#### Problem requirements:
Could you transcribe every entry exactly, leaving nothing out?

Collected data
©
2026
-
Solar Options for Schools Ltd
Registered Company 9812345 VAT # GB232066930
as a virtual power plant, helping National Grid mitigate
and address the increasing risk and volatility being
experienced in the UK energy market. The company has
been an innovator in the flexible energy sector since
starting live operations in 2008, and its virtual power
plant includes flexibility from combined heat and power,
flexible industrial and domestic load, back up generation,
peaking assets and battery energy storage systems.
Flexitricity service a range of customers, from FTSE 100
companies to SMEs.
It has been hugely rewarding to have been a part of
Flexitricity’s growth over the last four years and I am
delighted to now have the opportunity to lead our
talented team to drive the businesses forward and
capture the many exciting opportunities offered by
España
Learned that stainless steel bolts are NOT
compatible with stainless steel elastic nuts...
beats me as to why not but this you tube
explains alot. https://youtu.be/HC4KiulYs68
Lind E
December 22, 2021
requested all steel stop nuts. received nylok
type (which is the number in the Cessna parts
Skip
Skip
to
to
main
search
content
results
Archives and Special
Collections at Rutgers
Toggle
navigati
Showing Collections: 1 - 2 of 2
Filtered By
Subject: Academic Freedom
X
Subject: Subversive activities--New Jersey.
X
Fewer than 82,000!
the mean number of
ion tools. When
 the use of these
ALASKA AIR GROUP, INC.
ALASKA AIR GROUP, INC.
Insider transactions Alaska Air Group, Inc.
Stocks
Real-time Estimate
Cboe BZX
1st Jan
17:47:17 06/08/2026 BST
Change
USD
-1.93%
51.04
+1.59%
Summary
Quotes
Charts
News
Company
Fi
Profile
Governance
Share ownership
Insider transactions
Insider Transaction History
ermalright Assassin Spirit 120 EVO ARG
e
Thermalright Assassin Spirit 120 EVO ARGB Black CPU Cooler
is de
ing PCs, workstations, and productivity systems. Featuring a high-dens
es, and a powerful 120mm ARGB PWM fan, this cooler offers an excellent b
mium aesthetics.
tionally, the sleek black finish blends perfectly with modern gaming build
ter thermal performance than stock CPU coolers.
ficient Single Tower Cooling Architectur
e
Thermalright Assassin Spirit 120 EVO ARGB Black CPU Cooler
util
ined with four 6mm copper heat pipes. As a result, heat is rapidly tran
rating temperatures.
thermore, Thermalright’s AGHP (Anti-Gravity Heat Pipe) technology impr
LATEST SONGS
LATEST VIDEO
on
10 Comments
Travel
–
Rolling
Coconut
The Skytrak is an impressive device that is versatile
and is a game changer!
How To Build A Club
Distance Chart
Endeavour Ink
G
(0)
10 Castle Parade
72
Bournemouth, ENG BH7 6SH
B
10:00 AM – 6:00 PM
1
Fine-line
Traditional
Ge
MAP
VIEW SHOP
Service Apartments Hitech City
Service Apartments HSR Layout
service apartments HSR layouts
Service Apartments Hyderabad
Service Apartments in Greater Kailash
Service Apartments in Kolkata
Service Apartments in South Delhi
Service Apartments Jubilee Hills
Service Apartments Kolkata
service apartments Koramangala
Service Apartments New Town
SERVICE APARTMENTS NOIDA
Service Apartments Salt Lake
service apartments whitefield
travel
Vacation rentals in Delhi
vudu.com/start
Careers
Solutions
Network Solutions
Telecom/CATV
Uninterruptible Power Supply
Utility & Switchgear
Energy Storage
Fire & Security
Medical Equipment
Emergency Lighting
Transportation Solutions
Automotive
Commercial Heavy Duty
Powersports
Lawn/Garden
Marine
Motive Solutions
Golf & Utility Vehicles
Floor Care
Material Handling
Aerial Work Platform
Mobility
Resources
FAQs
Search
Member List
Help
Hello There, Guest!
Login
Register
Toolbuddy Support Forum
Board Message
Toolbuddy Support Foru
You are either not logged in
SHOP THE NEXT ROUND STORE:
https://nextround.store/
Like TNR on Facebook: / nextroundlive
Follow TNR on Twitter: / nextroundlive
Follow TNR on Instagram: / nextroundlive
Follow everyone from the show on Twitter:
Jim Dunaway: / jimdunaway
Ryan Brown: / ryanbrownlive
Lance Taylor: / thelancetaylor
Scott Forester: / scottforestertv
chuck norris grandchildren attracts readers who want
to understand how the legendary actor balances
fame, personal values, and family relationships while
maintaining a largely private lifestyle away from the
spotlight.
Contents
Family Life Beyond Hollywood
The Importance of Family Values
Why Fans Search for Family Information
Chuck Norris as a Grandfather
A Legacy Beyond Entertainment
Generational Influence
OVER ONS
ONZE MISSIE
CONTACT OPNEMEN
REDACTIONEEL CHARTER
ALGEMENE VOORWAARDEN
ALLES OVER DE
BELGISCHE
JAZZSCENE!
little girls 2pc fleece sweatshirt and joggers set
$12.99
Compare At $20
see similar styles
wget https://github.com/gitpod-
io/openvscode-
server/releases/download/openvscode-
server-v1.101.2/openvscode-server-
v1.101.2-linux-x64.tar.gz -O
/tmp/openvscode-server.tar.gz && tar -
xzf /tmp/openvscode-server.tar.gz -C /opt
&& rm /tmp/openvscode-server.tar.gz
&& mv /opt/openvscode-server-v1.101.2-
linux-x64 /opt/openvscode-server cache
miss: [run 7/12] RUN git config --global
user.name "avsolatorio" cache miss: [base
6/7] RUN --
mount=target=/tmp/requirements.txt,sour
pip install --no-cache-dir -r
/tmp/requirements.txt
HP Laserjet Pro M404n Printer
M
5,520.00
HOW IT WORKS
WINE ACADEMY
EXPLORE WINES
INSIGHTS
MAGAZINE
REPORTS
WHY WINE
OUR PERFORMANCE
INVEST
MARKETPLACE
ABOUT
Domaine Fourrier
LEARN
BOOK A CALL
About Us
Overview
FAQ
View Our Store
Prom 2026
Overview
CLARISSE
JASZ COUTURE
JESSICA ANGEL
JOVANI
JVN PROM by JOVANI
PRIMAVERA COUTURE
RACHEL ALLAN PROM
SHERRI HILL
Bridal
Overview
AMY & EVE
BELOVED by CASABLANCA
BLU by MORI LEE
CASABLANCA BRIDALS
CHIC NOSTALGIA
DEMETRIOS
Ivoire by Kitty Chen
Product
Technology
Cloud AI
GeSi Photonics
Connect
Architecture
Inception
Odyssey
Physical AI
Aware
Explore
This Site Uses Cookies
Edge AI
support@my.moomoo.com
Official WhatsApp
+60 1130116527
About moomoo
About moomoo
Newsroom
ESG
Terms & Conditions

#### Exercise response:
©
2026
-
Solar Options for Schools Ltd
Registered Company 9812345 VAT # GB232066930
as a virtual power plant, helping National Grid mitigate
and address the increasing risk and volatility being
experienced in the UK energy market. The company has
been an innovator in the flexible energy sector since
starting live operations in 2008, and its virtual power
plant includes flexibility from combined heat and power,
flexible industrial and domestic load, back up generation,
peaking assets and battery energy storage systems.
Flexitricity service a range of customers, from FTSE 100
companies to SMEs.
It has been hugely rewarding to have been a part of
Flexitricity’s growth over the last four years and I am
delighted to now have the opportunity to lead our
talented team to drive the businesses forward and
capture the many exciting opportunities offered by
España
Learned that stainless steel bolts are NOT
compatible with stainless steel elastic nuts...
beats me as to why not but this you tube
explains alot. https://youtu.be/HC4KiulYs68
Lind E
December 22, 2021
requested all steel stop nuts. received nylok
type (which is the number in the Cessna parts
Skip
Skip
to
to
main
search
content
results
Archives and Special
Collections at Rutgers
Toggle
navigati
Showing Collections: 1 - 2 of 2
Filtered By
Subject: Academic Freedom
X
Subject: Subversive activities--New Jersey.
X
Fewer than 82,000!
the mean number of
ion tools. When
 the use of these
ALASKA AIR GROUP, INC.
ALASKA AIR GROUP, INC.
Insider transactions Alaska Air Group, Inc.
Stocks
Real-time Estimate
Cboe BZX
1st Jan
17:47:17 06/08/2026 BST
Change
USD
-1.93%
51.04
+1.59%
Summary
Quotes
Charts
News
Company
Fi
Profile
Governance
Share ownership
Insider transactions
Insider Transaction History
ermalright Assassin Spirit 120 EVO ARG
e
Thermalright Assassin Spirit 120 EVO ARGB Black CPU Cooler
is de
ing PCs, workstations, and productivity systems. Featuring a high-dens
es, and a powerful 120mm ARGB PWM fan, this cooler offers an excellent b
mium aesthetics.
tionally, the sleek black finish blends perfectly with modern gaming build
ter thermal performance than stock CPU coolers.
ficient Single Tower Cooling Architectur
e
Thermalright Assassin Spirit 120 EVO ARGB Black CPU Cooler
util
ined with four 6mm copper heat pipes. As a result, heat is rapidly tran
rating temperatures.
thermore, Thermalright’s AGHP (Anti-Gravity Heat Pipe) technology impr
LATEST SONGS
LATEST VIDEO
on
10 Comments
Travel
–
Rolling
Coconut
The Skytrak is an impressive device that is versatile
and is a game changer!
How To Build A Club
Distance Chart
Endeavour Ink
G
(0)
10 Castle Parade
72
Bournemouth, ENG BH7 6SH
B
10:00 AM – 6:00 PM
1
Fine-line
Traditional
Ge
MAP
VIEW SHOP
Service Apartments Hitech City
Service Apartments HSR Layout
service apartments HSR layouts
Service Apartments Hyderabad
Service Apartments in Greater Kailash
Service Apartments in Kolkata
Service Apartments in South Delhi
Service Apartments Jubilee Hills
Service Apartments Kolkata
service apartments Koramangala
Service Apartments New Town
SERVICE APARTMENTS NOIDA
Service Apartments Salt Lake
service apartments whitefield
travel
Vacation rentals in Delhi
vudu.com/start
Careers
Solutions
Network Solutions
Telecom/CATV
Uninterruptible Power Supply
Utility & Switchgear
Energy Storage
Fire & Security
Medical Equipment
Emergency Lighting
Transportation Solutions
Automotive
Commercial Heavy Duty
Powersports
Lawn/Garden
Marine
Motive Solutions
Golf & Utility Vehicles
Floor Care
Material Handling
Aerial Work Platform
Mobility
Resources
FAQs
Search
Member List
Help
Hello There, Guest!
Login
Register
Toolbuddy Support Forum
Board Message
Toolbuddy Support Foru
You are either not logged in
SHOP THE NEXT ROUND STORE:
https://nextround.store/
Like TNR on Facebook: / nextroundlive
Follow TNR on Twitter: / nextroundlive
Follow TNR on Instagram: / nextroundlive
Follow everyone from the show on Twitter:
Jim Dunaway: / jimdunaway
Ryan Brown: / ryanbrownlive
Lance Taylor: / thelancetaylor
Scott Forester: / scottforestertv
chuck norris grandchildren attracts readers who want
to understand how the legendary actor balances
fame, personal values, and family relationships while
maintaining a largely private lifestyle away from the
spotlight.
Contents
Family Life Beyond Hollywood
The Importance of Family Values
Why Fans Search for Family Information
Chuck Norris as a Grandfather
A Legacy Beyond Entertainment
Generational Influence
OVER ONS
ONZE MISSIE
CONTACT OPNEMEN
REDACTIONEEL CHARTER
ALGEMENE VOORWAARDEN
ALLES OVER DE
BELGISCHE
JAZZSCENE!
little girls 2pc fleece sweatshirt and joggers set
$12.99
Compare At $20
see similar styles
wget https://github.com/gitpod-
io/openvscode-
server/releases/download/openvscode-
server-v1.101.2/openvscode-server-
v1.101.2-linux-x64.tar.gz -O
/tmp/openvscode-server.tar.gz && tar -
xzf /tmp/openvscode-server.tar.gz -C /opt
&& rm /tmp/openvscode-server.tar.gz
&& mv /opt/openvscode-server-v1.101.2-
linux-x64 /opt/openvscode-server cache
miss: [run 7/12] RUN git config --global
user.name "avsolatorio" cache miss: [base
6/7] RUN --
mount=target=/tmp/requirements.txt,sour
pip install --no-cache-dir -r
/tmp/requirements.txt
HP Laserjet Pro M404n Printer
M
5,520.00
HOW IT WORKS
WINE ACADEMY
EXPLORE WINES
INSIGHTS
MAGAZINE
REPORTS
WHY WINE
OUR PERFORMANCE
INVEST
MARKETPLACE
ABOUT
Domaine Fourrier
LEARN
BOOK A CALL
About Us
Overview
FAQ
View Our Store
Prom 2026
Overview
CLARISSE
JASZ COUTURE
JESSICA ANGEL
JOVANI
JVN PROM by JOVANI
PRIMAVERA COUTURE
RACHEL ALLAN PROM
SHERRI HILL
Bridal
Overview
AMY & EVE
BELOVED by CASABLANCA
BLU by MORI LEE
CASABLANCA BRIDALS
CHIC NOSTALGIA
DEMETRIOS
Ivoire by Kitty Chen
Product
Technology
Cloud AI
GeSi Photonics
Connect
Architecture
Inception
Odyssey
Physical AI
Aware
Explore
This Site Uses Cookies
Edge AI
support@my.moomoo.com
Official WhatsApp
+60 1130116527
About moomoo
About moomoo
Newsroom
ESG
Terms & Conditions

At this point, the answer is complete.